*Assignment:* Among the entries below, which lines run from the line with "ded, Scopus)" through the line with "С. Пушкина, вновь"? Retype those, both ends included, exactly and without pictures.

BEGIN Dataset content

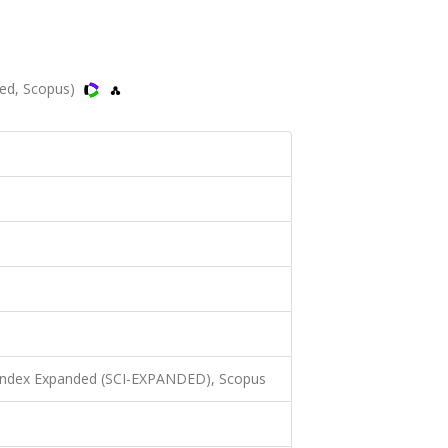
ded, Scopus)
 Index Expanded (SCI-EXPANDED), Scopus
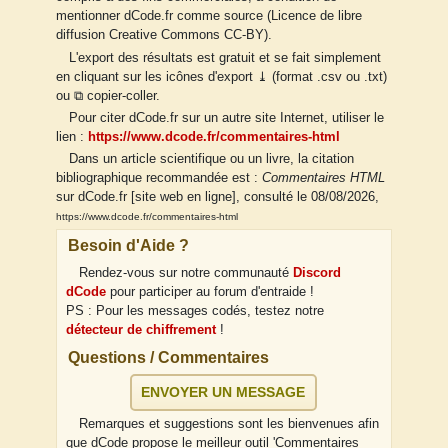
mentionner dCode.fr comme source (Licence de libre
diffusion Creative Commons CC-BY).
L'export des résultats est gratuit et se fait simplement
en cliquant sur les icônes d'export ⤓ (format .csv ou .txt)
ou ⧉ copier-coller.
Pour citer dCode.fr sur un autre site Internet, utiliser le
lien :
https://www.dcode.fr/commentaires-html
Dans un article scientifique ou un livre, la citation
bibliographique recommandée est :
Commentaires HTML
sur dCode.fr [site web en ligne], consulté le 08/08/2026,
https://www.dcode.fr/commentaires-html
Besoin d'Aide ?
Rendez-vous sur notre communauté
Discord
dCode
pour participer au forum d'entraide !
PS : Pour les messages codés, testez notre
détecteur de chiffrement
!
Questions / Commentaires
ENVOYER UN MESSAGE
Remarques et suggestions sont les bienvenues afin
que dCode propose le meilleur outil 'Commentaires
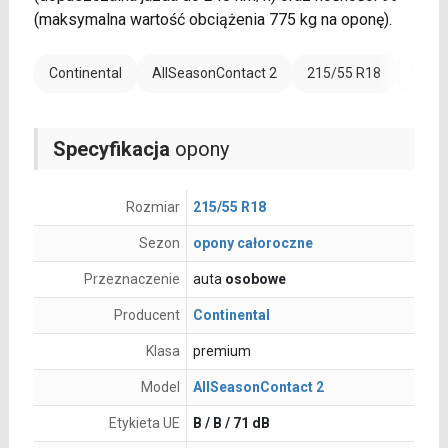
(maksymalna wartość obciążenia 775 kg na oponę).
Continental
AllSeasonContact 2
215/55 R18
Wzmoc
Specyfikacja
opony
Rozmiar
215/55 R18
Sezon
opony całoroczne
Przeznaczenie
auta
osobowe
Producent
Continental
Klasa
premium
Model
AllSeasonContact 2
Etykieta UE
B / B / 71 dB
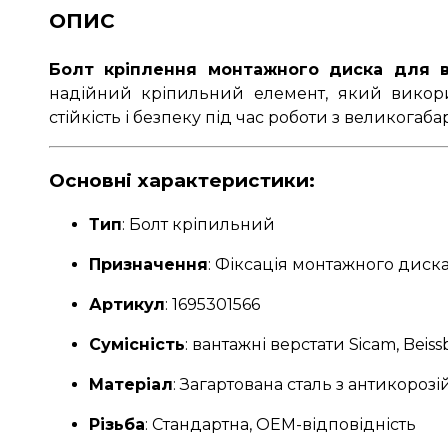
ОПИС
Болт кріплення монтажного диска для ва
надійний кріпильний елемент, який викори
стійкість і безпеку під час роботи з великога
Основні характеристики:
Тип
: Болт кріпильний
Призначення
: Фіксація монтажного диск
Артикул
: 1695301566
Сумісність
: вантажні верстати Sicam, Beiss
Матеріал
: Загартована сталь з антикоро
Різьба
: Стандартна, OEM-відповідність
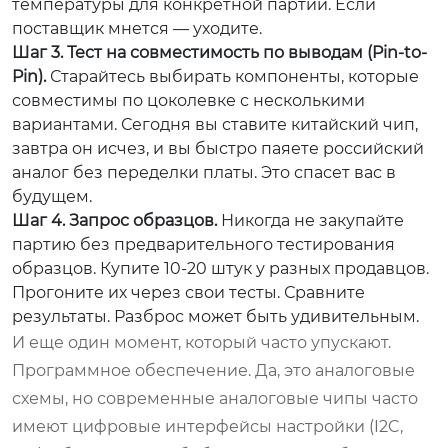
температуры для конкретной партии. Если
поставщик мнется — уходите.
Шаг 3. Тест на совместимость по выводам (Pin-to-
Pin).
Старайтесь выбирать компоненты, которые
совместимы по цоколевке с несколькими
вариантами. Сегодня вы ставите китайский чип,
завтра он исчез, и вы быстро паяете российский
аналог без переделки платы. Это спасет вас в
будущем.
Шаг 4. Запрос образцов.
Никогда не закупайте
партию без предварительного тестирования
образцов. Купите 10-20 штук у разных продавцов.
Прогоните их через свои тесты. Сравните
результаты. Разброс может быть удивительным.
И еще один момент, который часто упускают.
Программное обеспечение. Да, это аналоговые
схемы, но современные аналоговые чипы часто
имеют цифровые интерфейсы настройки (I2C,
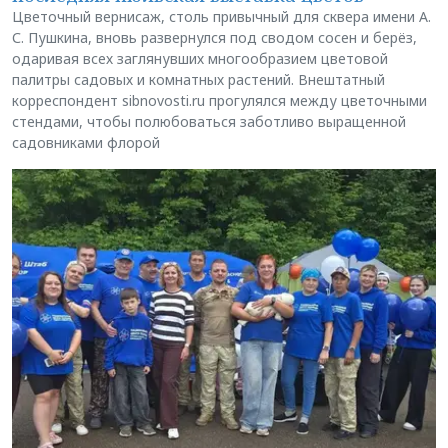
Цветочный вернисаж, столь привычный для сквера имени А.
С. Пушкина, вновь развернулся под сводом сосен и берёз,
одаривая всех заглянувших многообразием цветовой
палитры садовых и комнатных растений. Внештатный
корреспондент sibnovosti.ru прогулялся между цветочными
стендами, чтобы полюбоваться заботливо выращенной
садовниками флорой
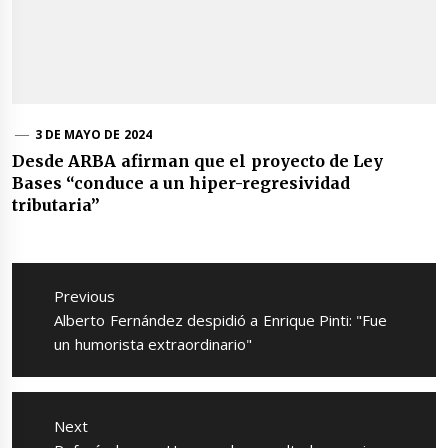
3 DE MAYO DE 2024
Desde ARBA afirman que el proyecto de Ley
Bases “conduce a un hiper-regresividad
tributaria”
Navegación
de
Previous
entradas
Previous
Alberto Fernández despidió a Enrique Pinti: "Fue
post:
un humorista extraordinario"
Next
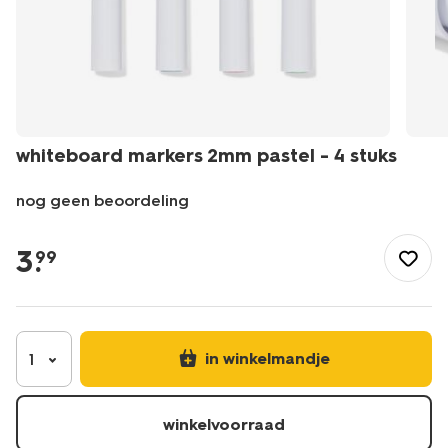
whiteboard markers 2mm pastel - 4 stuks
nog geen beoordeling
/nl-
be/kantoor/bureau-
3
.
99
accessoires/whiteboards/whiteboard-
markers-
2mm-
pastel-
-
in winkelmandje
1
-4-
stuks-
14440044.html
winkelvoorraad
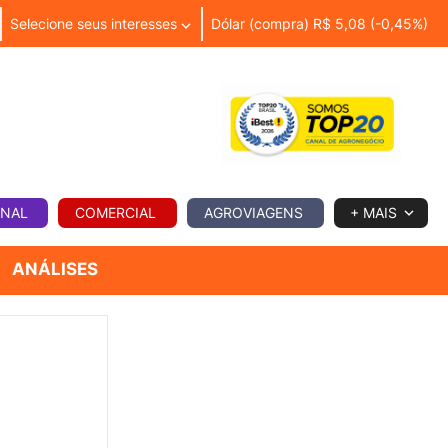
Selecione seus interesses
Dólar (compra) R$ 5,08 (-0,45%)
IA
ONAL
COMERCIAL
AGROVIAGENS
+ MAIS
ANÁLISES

END Dataset content
BEGIN Dataset content

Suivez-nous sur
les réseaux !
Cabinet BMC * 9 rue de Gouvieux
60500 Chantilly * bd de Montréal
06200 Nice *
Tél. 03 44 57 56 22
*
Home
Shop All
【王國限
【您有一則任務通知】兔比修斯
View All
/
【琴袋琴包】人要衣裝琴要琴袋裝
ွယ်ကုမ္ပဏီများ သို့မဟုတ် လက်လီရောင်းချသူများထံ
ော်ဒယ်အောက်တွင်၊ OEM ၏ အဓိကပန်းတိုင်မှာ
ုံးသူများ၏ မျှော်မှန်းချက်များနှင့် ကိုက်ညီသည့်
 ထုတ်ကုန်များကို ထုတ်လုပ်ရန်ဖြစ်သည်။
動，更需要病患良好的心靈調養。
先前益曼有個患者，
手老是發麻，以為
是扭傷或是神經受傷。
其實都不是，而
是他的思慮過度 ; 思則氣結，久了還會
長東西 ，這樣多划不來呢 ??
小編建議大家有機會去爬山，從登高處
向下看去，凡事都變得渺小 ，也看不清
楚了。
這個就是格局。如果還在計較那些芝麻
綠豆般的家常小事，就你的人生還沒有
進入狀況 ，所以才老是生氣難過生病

END Dataset content
BEGIN Dataset content

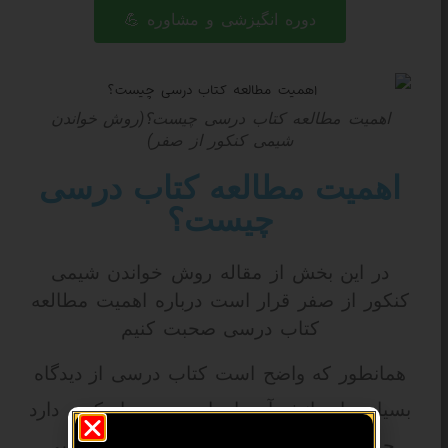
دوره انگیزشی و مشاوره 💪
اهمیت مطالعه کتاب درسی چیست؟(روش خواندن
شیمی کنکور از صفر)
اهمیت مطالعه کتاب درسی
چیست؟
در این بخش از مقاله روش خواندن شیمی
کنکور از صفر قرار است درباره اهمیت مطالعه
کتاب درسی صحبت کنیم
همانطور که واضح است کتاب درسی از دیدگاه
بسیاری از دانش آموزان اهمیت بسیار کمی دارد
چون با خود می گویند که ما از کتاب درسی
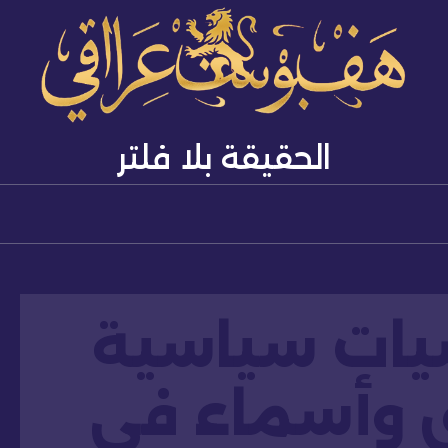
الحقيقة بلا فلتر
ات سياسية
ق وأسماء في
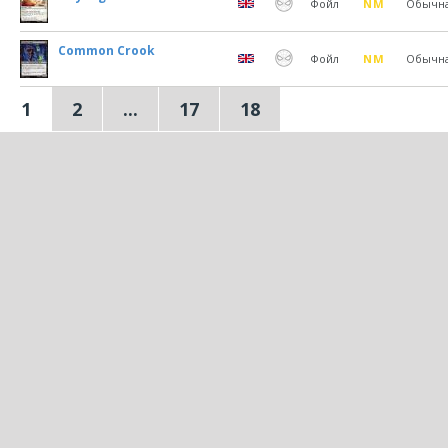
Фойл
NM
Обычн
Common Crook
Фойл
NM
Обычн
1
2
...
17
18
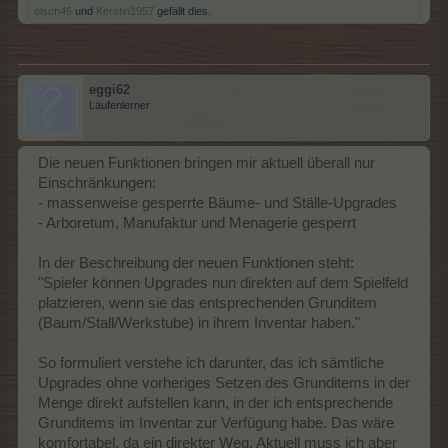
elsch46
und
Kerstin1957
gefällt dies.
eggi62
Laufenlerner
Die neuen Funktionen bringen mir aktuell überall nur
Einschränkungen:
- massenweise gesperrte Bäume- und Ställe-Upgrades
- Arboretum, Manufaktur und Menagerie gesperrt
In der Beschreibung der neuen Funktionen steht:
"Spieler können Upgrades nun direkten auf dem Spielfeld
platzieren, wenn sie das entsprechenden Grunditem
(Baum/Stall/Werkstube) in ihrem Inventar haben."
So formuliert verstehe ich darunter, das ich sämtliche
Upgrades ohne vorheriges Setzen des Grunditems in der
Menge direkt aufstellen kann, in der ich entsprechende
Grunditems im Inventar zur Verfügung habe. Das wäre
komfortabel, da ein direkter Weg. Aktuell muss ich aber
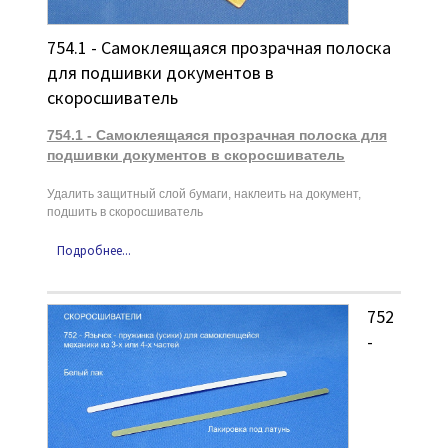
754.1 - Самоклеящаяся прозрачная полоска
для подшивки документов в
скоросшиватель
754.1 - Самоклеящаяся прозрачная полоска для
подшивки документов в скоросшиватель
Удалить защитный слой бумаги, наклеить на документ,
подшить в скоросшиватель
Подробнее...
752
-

END Dataset content

*Reply:*
ded, Scopus)
 Index Expanded (SCI-EXPANDED), Scopus
mentionner dCode.fr comme source (Licence de libre
diffusion Creative Commons CC-BY).
L'export des résultats est gratuit et se fait simplement
en cliquant sur les icônes d'export ⤓ (format .csv ou .txt)
ou ⧉ copier-coller.
Pour citer dCode.fr sur un autre site Internet, utiliser le
lien :
https://www.dcode.fr/commentaires-html
Dans un article scientifique ou un livre, la citation
bibliographique recommandée est :
Commentaires HTML
sur dCode.fr [site web en ligne], consulté le 08/08/2026,
https://www.dcode.fr/commentaires-html
Besoin d'Aide ?
Rendez-vous sur notre communauté
Discord
dCode
pour participer au forum d'entraide !
PS : Pour les messages codés, testez notre
détecteur de chiffrement
!
Questions / Commentaires
ENVOYER UN MESSAGE
Remarques et suggestions sont les bienvenues afin
que dCode propose le meilleur outil 'Commentaires
(maksymalna wartość obciążenia 775 kg na oponę).
Continental
AllSeasonContact 2
215/55 R18
Wzmoc
Specyfikacja
opony
Rozmiar
215/55 R18
Sezon
opony całoroczne
Przeznaczenie
auta
osobowe
Producent
Continental
Klasa
premium
Model
AllSeasonContact 2
Etykieta UE
B / B / 71 dB
ОПИС
Болт кріплення монтажного диска для ва
надійний кріпильний елемент, який викори
стійкість і безпеку під час роботи з великога
Основні характеристики:
Тип
: Болт кріпильний
Призначення
: Фіксація монтажного диск
Артикул
: 1695301566
Сумісність
: вантажні верстати Sicam, Beiss
Матеріал
: Загартована сталь з антикоро
Різьба
: Стандартна, OEM-відповідність
температуры для конкретной партии. Если
поставщик мнется — уходите.
Шаг 3. Тест на совместимость по выводам (Pin-to-
Pin).
Старайтесь выбирать компоненты, которые
совместимы по цоколевке с несколькими
вариантами. Сегодня вы ставите китайский чип,
завтра он исчез, и вы быстро паяете российский
аналог без переделки платы. Это спасет вас в
будущем.
Шаг 4. Запрос образцов.
Никогда не закупайте
партию без предварительного тестирования
образцов. Купите 10-20 штук у разных продавцов.
Прогоните их через свои тесты. Сравните
результаты. Разброс может быть удивительным.
И еще один момент, который часто упускают.
Программное обеспечение. Да, это аналоговые
схемы, но современные аналоговые чипы часто
имеют цифровые интерфейсы настройки (I2C,
Цветочный вернисаж, столь привычный для сквера имени А.
С. Пушкина, вновь развернулся под сводом сосен и берёз,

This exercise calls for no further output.